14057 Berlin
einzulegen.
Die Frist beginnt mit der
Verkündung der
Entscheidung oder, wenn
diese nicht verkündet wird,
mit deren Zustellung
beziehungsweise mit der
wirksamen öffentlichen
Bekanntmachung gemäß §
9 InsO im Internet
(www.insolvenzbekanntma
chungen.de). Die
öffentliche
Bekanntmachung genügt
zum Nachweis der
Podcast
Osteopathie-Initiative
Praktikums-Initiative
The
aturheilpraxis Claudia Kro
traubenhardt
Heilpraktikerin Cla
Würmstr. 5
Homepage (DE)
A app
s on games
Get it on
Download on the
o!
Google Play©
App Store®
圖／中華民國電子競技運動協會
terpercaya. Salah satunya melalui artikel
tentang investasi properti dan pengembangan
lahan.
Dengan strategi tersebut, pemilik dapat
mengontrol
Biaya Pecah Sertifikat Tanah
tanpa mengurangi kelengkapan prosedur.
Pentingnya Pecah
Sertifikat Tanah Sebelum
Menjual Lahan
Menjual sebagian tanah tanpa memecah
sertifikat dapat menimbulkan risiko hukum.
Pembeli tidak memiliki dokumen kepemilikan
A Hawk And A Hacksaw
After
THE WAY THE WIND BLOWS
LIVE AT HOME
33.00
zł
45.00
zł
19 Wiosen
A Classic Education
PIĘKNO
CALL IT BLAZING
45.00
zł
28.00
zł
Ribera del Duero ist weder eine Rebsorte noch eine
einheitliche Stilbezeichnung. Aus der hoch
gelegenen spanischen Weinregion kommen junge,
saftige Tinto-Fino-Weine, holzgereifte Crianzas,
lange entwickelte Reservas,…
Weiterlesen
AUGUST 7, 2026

# Goal of the exercise:
Please output every record exactly as it appears.

# Answer to the problem:
14057 Berlin
einzulegen.
Die Frist beginnt mit der
Verkündung der
Entscheidung oder, wenn
diese nicht verkündet wird,
mit deren Zustellung
beziehungsweise mit der
wirksamen öffentlichen
Bekanntmachung gemäß §
9 InsO im Internet
(www.insolvenzbekanntma
chungen.de). Die
öffentliche
Bekanntmachung genügt
zum Nachweis der
Podcast
Osteopathie-Initiative
Praktikums-Initiative
The
aturheilpraxis Claudia Kro
traubenhardt
Heilpraktikerin Cla
Würmstr. 5
Homepage (DE)
A app
s on games
Get it on
Download on the
o!
Google Play©
App Store®
圖／中華民國電子競技運動協會
terpercaya. Salah satunya melalui artikel
tentang investasi properti dan pengembangan
lahan.
Dengan strategi tersebut, pemilik dapat
mengontrol
Biaya Pecah Sertifikat Tanah
tanpa mengurangi kelengkapan prosedur.
Pentingnya Pecah
Sertifikat Tanah Sebelum
Menjual Lahan
Menjual sebagian tanah tanpa memecah
sertifikat dapat menimbulkan risiko hukum.
Pembeli tidak memiliki dokumen kepemilikan
A Hawk And A Hacksaw
After
THE WAY THE WIND BLOWS
LIVE AT HOME
33.00
zł
45.00
zł
19 Wiosen
A Classic Education
PIĘKNO
CALL IT BLAZING
45.00
zł
28.00
zł
Ribera del Duero ist weder eine Rebsorte noch eine
einheitliche Stilbezeichnung. Aus der hoch
gelegenen spanischen Weinregion kommen junge,
saftige Tinto-Fino-Weine, holzgereifte Crianzas,
lange entwickelte Reservas,…
Weiterlesen
AUGUST 7, 2026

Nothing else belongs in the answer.